Aim of the exercise >> Where does the word "synthetic" show up in the data? Please find each such line and copy it.

** Material to process follows **

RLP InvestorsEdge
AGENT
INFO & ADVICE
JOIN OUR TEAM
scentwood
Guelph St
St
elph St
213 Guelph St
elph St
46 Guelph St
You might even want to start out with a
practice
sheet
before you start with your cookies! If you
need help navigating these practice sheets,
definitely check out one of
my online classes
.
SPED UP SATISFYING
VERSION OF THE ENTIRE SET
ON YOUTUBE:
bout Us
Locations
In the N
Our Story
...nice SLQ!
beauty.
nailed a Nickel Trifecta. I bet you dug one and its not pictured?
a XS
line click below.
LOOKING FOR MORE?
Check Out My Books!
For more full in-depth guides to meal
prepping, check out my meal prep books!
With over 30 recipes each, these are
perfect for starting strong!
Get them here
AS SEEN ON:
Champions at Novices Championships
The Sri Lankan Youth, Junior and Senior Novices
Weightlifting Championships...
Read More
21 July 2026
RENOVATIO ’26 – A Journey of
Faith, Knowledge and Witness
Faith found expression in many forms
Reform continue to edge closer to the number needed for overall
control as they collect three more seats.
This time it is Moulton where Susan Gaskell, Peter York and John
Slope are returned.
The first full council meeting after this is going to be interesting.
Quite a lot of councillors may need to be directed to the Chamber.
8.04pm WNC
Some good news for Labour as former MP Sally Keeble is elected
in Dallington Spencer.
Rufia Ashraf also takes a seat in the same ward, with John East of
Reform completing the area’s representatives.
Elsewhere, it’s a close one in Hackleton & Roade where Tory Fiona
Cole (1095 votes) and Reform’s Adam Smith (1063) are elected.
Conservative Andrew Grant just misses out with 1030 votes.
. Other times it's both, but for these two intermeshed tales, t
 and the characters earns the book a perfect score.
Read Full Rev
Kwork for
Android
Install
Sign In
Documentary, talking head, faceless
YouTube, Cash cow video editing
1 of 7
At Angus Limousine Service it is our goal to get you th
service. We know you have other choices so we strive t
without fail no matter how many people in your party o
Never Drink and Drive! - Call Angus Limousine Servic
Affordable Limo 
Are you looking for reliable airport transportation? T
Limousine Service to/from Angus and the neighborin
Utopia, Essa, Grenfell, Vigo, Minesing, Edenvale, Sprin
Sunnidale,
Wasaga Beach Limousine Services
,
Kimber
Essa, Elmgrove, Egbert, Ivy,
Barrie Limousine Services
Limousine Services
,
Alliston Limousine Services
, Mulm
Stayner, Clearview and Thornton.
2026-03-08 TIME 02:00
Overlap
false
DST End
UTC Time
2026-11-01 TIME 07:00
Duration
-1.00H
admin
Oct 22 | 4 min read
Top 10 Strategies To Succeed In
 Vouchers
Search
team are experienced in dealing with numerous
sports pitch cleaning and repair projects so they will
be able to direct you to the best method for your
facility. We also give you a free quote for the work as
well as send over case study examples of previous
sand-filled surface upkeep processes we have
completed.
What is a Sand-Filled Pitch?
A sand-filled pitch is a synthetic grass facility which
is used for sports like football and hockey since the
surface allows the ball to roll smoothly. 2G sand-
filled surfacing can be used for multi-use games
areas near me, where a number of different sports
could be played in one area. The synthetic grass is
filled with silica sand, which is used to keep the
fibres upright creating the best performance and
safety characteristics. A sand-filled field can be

** End of Material to process **

Response to the task >>
A sand-filled pitch is a synthetic grass facility which
could be played in one area. The synthetic grass is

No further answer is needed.